Wir fahren heute Fahrrad. Treffpunkt ist um 8:30h und obwohl wir heute die Rennräder nehmen und der Zeugwart tatsächlich noch mal Schuhe wechseln muß, sind wir trotzdem noch eine Minute vor der Zeit am Treffpunkt. Und wir haben tatsächlich nur 1 Minute länger gebraucht, als im letzten Jahr, vor meinem Unfall.

Es ist windig und die Strasse ist naß, aber es gibt keine Aussicht auf Regen, was ja wirklich die halbe Miete ist. Meine Regenjacke habe ich, auch wegen des Strassendrecks, trotzdem an. Unsere heutige Rennradrunde fahren wir mit dem Schwimmerteam. Die Ablenkung tut gut. Anfangs ist der Kopf noch viel beschäftigt, aber erfreulicherweise stellt sich dazu bald aufmerksame Routine ein.

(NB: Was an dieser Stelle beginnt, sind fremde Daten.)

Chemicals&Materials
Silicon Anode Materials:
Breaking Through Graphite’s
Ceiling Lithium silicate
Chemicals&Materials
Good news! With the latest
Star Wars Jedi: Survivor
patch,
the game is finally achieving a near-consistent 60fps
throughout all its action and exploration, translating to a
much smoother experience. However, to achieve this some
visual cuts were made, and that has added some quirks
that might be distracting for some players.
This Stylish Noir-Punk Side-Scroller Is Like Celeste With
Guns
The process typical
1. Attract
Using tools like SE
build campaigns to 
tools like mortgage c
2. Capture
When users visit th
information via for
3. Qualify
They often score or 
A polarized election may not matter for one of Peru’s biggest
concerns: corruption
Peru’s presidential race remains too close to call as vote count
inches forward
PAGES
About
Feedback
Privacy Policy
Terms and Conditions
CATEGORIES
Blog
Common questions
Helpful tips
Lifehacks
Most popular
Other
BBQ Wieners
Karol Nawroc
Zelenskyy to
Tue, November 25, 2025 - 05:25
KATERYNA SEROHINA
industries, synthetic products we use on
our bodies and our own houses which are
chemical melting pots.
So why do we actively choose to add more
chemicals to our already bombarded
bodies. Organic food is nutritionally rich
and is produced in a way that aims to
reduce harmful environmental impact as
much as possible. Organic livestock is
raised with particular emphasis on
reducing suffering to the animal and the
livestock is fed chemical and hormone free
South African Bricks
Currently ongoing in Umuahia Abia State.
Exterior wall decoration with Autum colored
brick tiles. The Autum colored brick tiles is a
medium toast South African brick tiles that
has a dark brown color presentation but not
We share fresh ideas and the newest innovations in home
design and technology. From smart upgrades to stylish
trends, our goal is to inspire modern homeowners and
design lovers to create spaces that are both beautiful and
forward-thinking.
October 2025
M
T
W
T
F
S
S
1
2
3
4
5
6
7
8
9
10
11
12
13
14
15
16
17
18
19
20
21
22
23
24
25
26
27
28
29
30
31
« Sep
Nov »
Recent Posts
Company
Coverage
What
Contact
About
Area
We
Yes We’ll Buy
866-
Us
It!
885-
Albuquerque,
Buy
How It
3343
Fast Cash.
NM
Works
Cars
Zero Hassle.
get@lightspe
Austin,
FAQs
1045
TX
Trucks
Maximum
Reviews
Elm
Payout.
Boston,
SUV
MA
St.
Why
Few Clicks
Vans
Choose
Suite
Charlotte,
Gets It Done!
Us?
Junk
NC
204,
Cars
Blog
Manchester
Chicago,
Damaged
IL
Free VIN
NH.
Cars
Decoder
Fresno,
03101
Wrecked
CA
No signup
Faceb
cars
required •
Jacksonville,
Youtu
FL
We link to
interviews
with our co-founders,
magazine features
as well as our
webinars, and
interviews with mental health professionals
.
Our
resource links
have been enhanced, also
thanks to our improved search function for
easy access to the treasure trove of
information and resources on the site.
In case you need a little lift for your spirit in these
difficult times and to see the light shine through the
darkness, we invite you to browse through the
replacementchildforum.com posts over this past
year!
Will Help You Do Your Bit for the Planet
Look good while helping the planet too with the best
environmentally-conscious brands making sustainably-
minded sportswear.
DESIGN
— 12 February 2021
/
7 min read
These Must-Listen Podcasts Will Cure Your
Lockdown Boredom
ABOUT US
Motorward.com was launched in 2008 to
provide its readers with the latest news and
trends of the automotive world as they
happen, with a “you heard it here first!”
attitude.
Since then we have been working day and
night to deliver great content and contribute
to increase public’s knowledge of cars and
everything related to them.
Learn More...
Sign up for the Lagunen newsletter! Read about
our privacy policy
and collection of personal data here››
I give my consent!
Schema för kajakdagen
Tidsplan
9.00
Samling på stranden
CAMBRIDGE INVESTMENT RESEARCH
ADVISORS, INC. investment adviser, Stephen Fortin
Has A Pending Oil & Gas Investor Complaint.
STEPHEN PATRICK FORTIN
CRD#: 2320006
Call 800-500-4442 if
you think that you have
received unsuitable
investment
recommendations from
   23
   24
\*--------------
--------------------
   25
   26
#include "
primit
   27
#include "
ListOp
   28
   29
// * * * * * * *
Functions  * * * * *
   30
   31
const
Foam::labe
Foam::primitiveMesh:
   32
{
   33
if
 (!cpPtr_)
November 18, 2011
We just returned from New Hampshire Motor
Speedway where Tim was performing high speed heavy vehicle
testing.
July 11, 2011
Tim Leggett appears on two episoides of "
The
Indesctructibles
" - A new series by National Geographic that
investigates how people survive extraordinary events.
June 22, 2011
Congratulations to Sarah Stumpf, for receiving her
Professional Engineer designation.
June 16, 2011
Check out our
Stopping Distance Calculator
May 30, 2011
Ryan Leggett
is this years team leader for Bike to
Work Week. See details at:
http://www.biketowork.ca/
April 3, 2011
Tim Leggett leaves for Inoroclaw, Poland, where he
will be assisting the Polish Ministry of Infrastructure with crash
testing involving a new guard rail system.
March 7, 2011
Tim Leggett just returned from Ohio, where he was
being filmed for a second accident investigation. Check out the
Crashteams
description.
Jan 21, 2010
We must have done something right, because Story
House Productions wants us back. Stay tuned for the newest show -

Ich komme nicht ganz so flott aus der Puste, obwohl mir Bordsteine und Asphaltabrisskanten nach wie vor nicht sonderlich sympathisch sind. Meine Kondition ist nicht so der Knaller, aber ich muß nicht wirklich abreissen lassen, wenn es um leichte Anstiege geht. Aber, weil der Kopf noch nicht so fit ist, muß ich dann trotzdem um eine Pause bitten, weil ich total außer Atem bin. Da es aber ansonsten gut läuft, kann die fehlende Puste nicht ausschließlich auf den Trainingszustand geschoben werden. Wir müssen der Wahrheit ins Auge sehen… so ein Unfall macht im Kopf auch mehr als einem lieb sein dürfte. Obwohl ich das nicht so schlimm finde.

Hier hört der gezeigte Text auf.